Aaron McKenna Plight of nurses exposes futility of the Croke Park deal

We’re breaking the hiring freeze to staff our health service – and the new entrants will be taking the pay cuts nobody else wants.

THE UTTER HYPOCRISY and futility of the Croke Park Agreement was in evidence with the announcement that 1,000 graduate nurses are to be hired next year to make up for the not inconsequential staff shortages on our hospital wards. The new nurses, fully qualified and doing the same job as any of their peers, will be paid 20 per cent less for their labours than those already at work.

The first strand of the agreement exposed as farce is the fact that we’re hiring nurses during a supposed ‘recruitment freeze’, in which no new public servants are to be hired to replace those leaving or retiring. The idea is that by avoiding recruitment we can negate the need for nasty compulsory redundancies or further pay cuts. The trouble is that when some folks leave, well, you miss them more than others.

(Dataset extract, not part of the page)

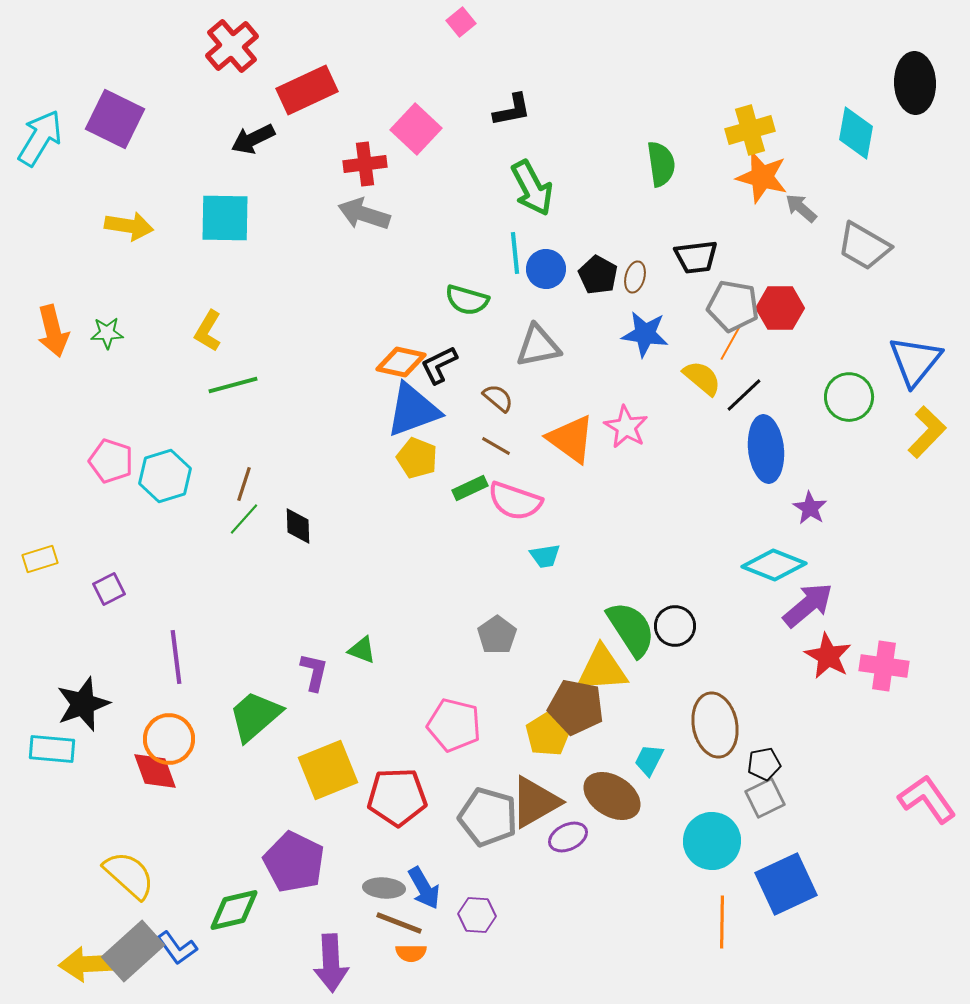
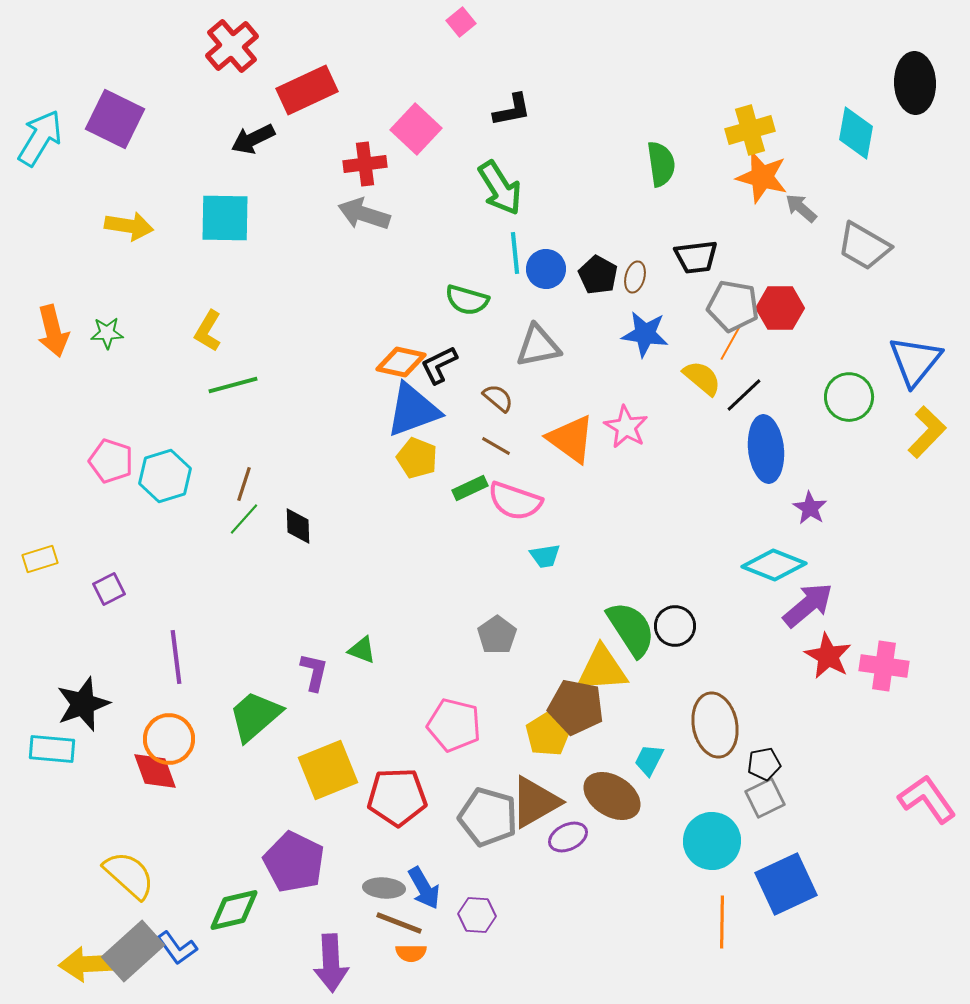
green arrow at (532, 188): moved 32 px left; rotated 4 degrees counterclockwise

The world hasn’t fallen apart for the amount of quango bureaucrats and departmental pen-pushers who have sailed off into the sunset, thanks to efficiencies made to the work practices of those remaining (or just the fact that if half the quangos in the country shut down tomorrow, nobody would notice). Unfortunately when a nurse leaves the service, she (and it is usually a she) leaves a gap in the care that can be provided to the sick and infirm that must be filled.

To date the government has got around this niggling problem by hiring agency staff, which costs a lot more than permanent staff. Usually you use agencies when you have short term spikes in demand and it’s cheaper over the year to just bring in people as required.

Cost overruns

The government has been retaining agencies near-permanently, manning the posts of retirees. These agency staff are not counted as ‘real’ staff, so the government and unions can proudly stand up and say “We are delivering savings to the wage bill!” They neglect to mention that the line item for agencies has gone through the roof in recent years.

With cost overruns in health rising to impressive levels, the go-ahead was given to hire 1,000 new nurses, as it was decided that saving face is less important than saving a bit of money. That’s the Croke Park Agreement all over.

The second strand of farce in Croke Park comes from the wages for new entrants. These new nurses, when they’re hired, will earn a fifth less than their counterparts. The same sort of thing is happening to new entrants throughout the public service.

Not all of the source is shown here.